Sei que, em vista do novo ano pastoral, estais a estudar o tema «Comunidade e Comunhão», e pusestes como base das vossas reflexões as conhecidas palavras dirigidas pelo apóstolo João aos primeiros baptizados, as quais podem ser consideradas como o programa dinâmico de todas as comunidades cristãs: «O que vimos com os nossos olhos, o que contemplámos e as nossas mãos apalparam acerca do Verbo da vida... isso vos anunciamos, para que também vós tenhais comunhão connosco» (1 Jo. 1, 1.3).

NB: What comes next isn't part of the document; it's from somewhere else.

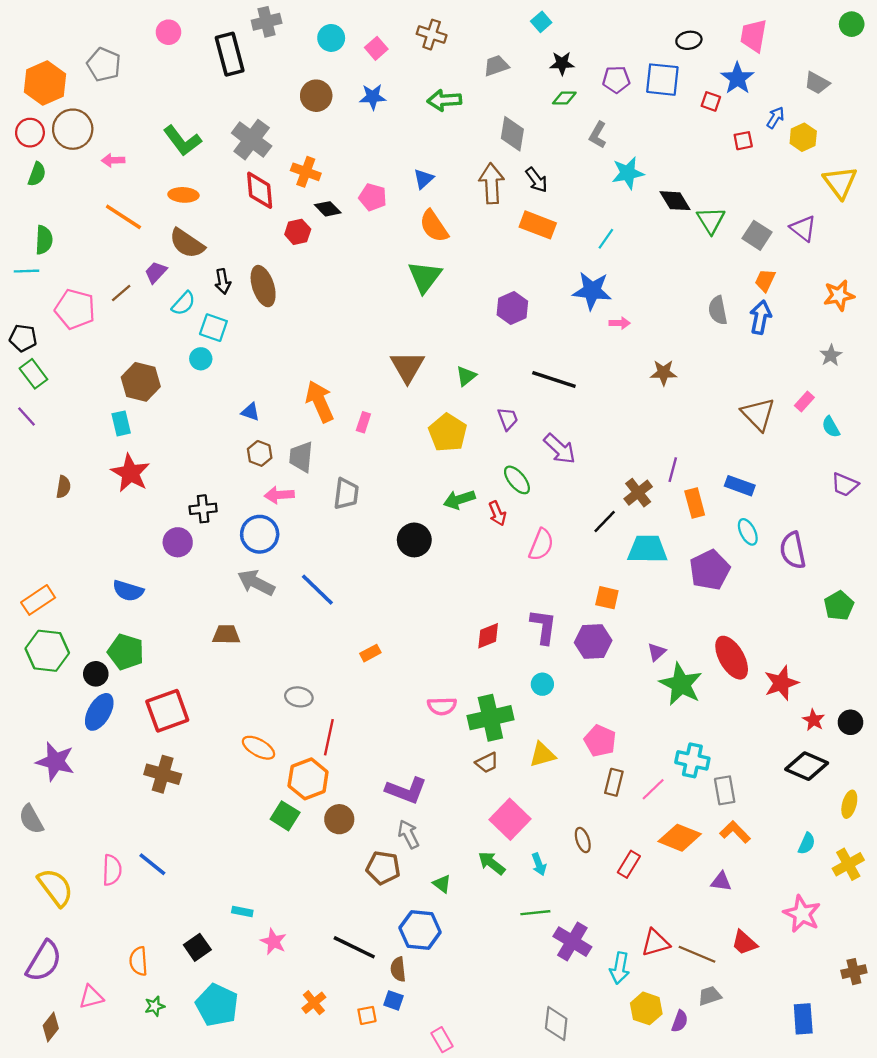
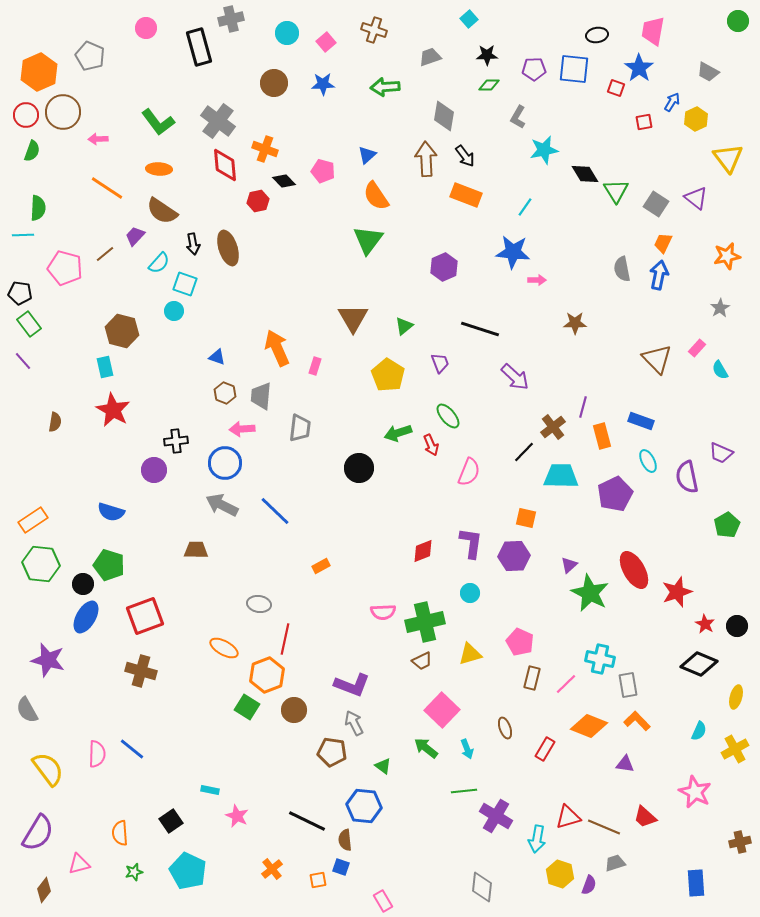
purple arrow: (560, 449) -> (515, 377), moved
purple trapezoid: (845, 485) -> (721, 453), moved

Eis enunciado, caríssimos, o vosso esquema de vida e de trabalho: vós, crentes e cristãos, leigos e sacerdotes comprometidos, recolhendo o testemunho dos Apóstolos, já vistes Cristo Redentor e Rei, encontrastes-vos com Ele na realidade da Sua presença humana e divina, histórica e transcendente, entrastes em comunhão com Ele, com a Sua graça, com a verdade e com a salvação por Ele trazidas, e agora, com base nesta forte experiência, pretendeis anunciá-l'O à Cidade de Roma, às pessoas, às famílias e às comunidades que nela vivem. E grande encargo, alta honra e dom inefável: servir Cristo Rei e utilizar tempo, canseiras, inteligência e fervor para O fazer conhecer, amar e seguir, na certeza de que só em Cristo — caminho, verdade e vida (Jo. 14, 6) — a sociedade e cada indivíduo poderão encontrar o verdadeiro significado da existência, o código dos valores autênticos, a justa linha moral, a necessária força nas adversidades, a luz e a esperança acerca das realidades meta-históricas. Se é grande a vossa dignidade e magnífica a vossa missão, estai sempre prontos e alegres servindo Cristo Rei em todos os lugares, em todos os momentos e em todos os ambientes.

Conheço bem as graves dificuldades que se encontram na sociedade moderna e, de modo particular, nas cidades populosas e febris, como é a Roma de hoje. Não obstante certas situações complicadas e por vezes hostis, exorto-vos a não perder nunca o ânimo. Coragem! Trabalhai com zelo na área da diocese inteira e de cada paróquia e comunidade, levando a toda a parte o entusiasmo da vossa fé e do vosso amor por um serviço pontual e fiel a Cristo Senhor. Assim seja.